Spectroscopic Evidence of Uranium Immobilization in Acidic Wetlands by Natural Organic Matter and Plant Roots

Biogeochemistry of uranium in wetlands plays important roles in U immobilization in storage ponds of U mining and processing facilities but has not been well understood. The objective of this work was to study molecular mechanisms responsible for high U retention by Savannah River Site (SRS) wetland sediments under varying redox and acidic (pH = 2.6–5.8) conditions using U L3-edge X-ray absorption spectroscopy. Uranium in the SRS wetland sediments existed primarily as U­(VI) bonded as a bidentate to carboxylic sites (U–C bond distance at ∼2.88 Å), rather than phenolic or other sites of natural organic matter (NOM). In microcosms simulating the SRS wetland processes, U immobilization on roots was 2 orders of magnitude higher than on the adjacent brown or more distant white sands in which U was U­(VI).

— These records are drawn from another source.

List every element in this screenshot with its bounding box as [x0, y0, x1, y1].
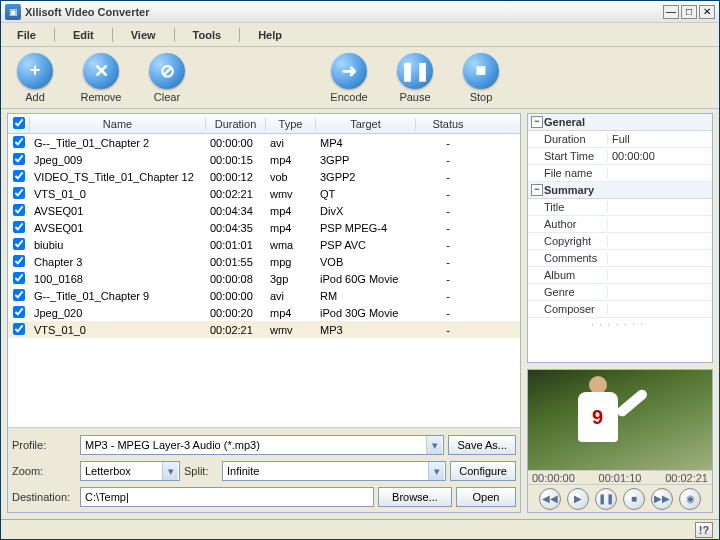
toolbar: +Add ✕Remove ⊘Clear ➜Encode ❚❚Pause ■Sto…	[1, 47, 719, 109]
table-row[interactable]: G--_Title_01_Chapter 900:00:00aviRM-	[8, 287, 520, 304]
remove-button[interactable]: ✕Remove	[77, 53, 125, 103]
prop-album[interactable]: Album	[528, 267, 712, 284]
prop-title[interactable]: Title	[528, 199, 712, 216]
configure-button[interactable]: Configure	[450, 461, 516, 481]
open-button[interactable]: Open	[456, 487, 516, 507]
cell-status: -	[416, 188, 480, 200]
row-checkbox[interactable]	[8, 289, 30, 303]
cell-type: 3gp	[266, 273, 316, 285]
table-row[interactable]: AVSEQ0100:04:35mp4PSP MPEG-4-	[8, 219, 520, 236]
clear-button[interactable]: ⊘Clear	[143, 53, 191, 103]
table-row[interactable]: Jpeg_00900:00:15mp43GPP-	[8, 151, 520, 168]
prop-composer[interactable]: Composer	[528, 301, 712, 318]
cell-duration: 00:02:21	[206, 188, 266, 200]
browse-button[interactable]: Browse...	[378, 487, 452, 507]
table-row[interactable]: VTS_01_000:02:21wmvMP3-	[8, 321, 520, 338]
stop-button[interactable]: ■Stop	[457, 53, 505, 103]
table-row[interactable]: Chapter 300:01:55mpgVOB-	[8, 253, 520, 270]
table-row[interactable]: VIDEO_TS_Title_01_Chapter 1200:00:12vob3…	[8, 168, 520, 185]
encode-button[interactable]: ➜Encode	[325, 53, 373, 103]
row-checkbox[interactable]	[8, 306, 30, 320]
header-name[interactable]: Name	[30, 118, 206, 130]
section-general[interactable]: General	[528, 114, 712, 131]
playpause-button[interactable]: ❚❚	[595, 488, 617, 510]
snapshot-button[interactable]: ◉	[679, 488, 701, 510]
table-row[interactable]: biubiu00:01:01wmaPSP AVC-	[8, 236, 520, 253]
cell-duration: 00:04:35	[206, 222, 266, 234]
next-button[interactable]: ▶▶	[651, 488, 673, 510]
cell-duration: 00:01:55	[206, 256, 266, 268]
prev-button[interactable]: ◀◀	[539, 488, 561, 510]
saveas-button[interactable]: Save As...	[448, 435, 516, 455]
cell-target: iPod 60G Movie	[316, 273, 416, 285]
time-start: 00:00:00	[532, 472, 575, 484]
chevron-down-icon: ▾	[426, 436, 442, 454]
add-button[interactable]: +Add	[11, 53, 59, 103]
prop-copyright[interactable]: Copyright	[528, 233, 712, 250]
prop-genre[interactable]: Genre	[528, 284, 712, 301]
table-row[interactable]: VTS_01_000:02:21wmvQT-	[8, 185, 520, 202]
header-duration[interactable]: Duration	[206, 118, 266, 130]
split-label: Split:	[184, 465, 218, 477]
play-button[interactable]: ▶	[567, 488, 589, 510]
prop-comments[interactable]: Comments	[528, 250, 712, 267]
table-row[interactable]: G--_Title_01_Chapter 200:00:00aviMP4-	[8, 134, 520, 151]
menu-help[interactable]: Help	[250, 27, 290, 43]
playback-controls: ◀◀ ▶ ❚❚ ■ ▶▶ ◉	[528, 484, 712, 512]
table-row[interactable]: AVSEQ0100:04:34mp4DivX-	[8, 202, 520, 219]
timeline[interactable]: 00:00:00 00:01:10 00:02:21	[528, 470, 712, 484]
help-button[interactable]: !?	[695, 522, 713, 538]
cell-status: -	[416, 290, 480, 302]
close-button[interactable]: ✕	[699, 5, 715, 19]
cell-type: wma	[266, 239, 316, 251]
scroll-dots: ∙∙∙∙∙∙∙	[528, 318, 712, 331]
row-checkbox[interactable]	[8, 136, 30, 150]
chevron-down-icon: ▾	[428, 462, 444, 480]
menu-tools[interactable]: Tools	[185, 27, 230, 43]
zoom-select[interactable]: Letterbox▾	[80, 461, 180, 481]
prop-duration[interactable]: DurationFull	[528, 131, 712, 148]
cell-name: VTS_01_0	[30, 324, 206, 336]
row-checkbox[interactable]	[8, 272, 30, 286]
row-checkbox[interactable]	[8, 170, 30, 184]
prop-author[interactable]: Author	[528, 216, 712, 233]
cell-target: MP4	[316, 137, 416, 149]
destination-input[interactable]: C:\Temp|	[80, 487, 374, 507]
row-checkbox[interactable]	[8, 204, 30, 218]
header-type[interactable]: Type	[266, 118, 316, 130]
header-status[interactable]: Status	[416, 118, 480, 130]
cell-duration: 00:00:20	[206, 307, 266, 319]
row-checkbox[interactable]	[8, 323, 30, 337]
menu-view[interactable]: View	[123, 27, 164, 43]
header-checkbox[interactable]	[8, 117, 30, 131]
cell-status: -	[416, 239, 480, 251]
maximize-button[interactable]: □	[681, 5, 697, 19]
stop-play-button[interactable]: ■	[623, 488, 645, 510]
cell-target: QT	[316, 188, 416, 200]
cell-status: -	[416, 205, 480, 217]
table-body[interactable]: G--_Title_01_Chapter 200:00:00aviMP4-Jpe…	[8, 134, 520, 427]
profile-select[interactable]: MP3 - MPEG Layer-3 Audio (*.mp3)▾	[80, 435, 444, 455]
minimize-button[interactable]: —	[663, 5, 679, 19]
properties-panel[interactable]: General DurationFull Start Time00:00:00 …	[527, 113, 713, 363]
row-checkbox[interactable]	[8, 238, 30, 252]
row-checkbox[interactable]	[8, 187, 30, 201]
split-select[interactable]: Infinite▾	[222, 461, 446, 481]
menu-file[interactable]: File	[9, 27, 44, 43]
pause-button[interactable]: ❚❚Pause	[391, 53, 439, 103]
row-checkbox[interactable]	[8, 221, 30, 235]
header-target[interactable]: Target	[316, 118, 416, 130]
cell-duration: 00:00:08	[206, 273, 266, 285]
menu-edit[interactable]: Edit	[65, 27, 102, 43]
table-row[interactable]: Jpeg_02000:00:20mp4iPod 30G Movie-	[8, 304, 520, 321]
prop-starttime[interactable]: Start Time00:00:00	[528, 148, 712, 165]
section-summary[interactable]: Summary	[528, 182, 712, 199]
cell-type: mp4	[266, 205, 316, 217]
table-row[interactable]: 100_016800:00:083gpiPod 60G Movie-	[8, 270, 520, 287]
prop-filename[interactable]: File name	[528, 165, 712, 182]
profile-label: Profile:	[12, 439, 76, 451]
cell-status: -	[416, 137, 480, 149]
row-checkbox[interactable]	[8, 255, 30, 269]
main-area: Name Duration Type Target Status G--_Tit…	[1, 109, 719, 519]
row-checkbox[interactable]	[8, 153, 30, 167]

Uranium on the roots were both U­(IV) and U­(VI), which were bonded as a bidentate to carbon, but the U­(VI) may also form a U phosphate mineral. After 140 days of air exposure, all U­(IV) was reoxidized to U­(VI) but remained as a bidentate bonding to carbon. This study demonstrated NOM and plant roots can highly immobilize U­(VI) in the SRS acidic sediments, which has significant implication for the long-term stewardship of U-contaminated wetlands.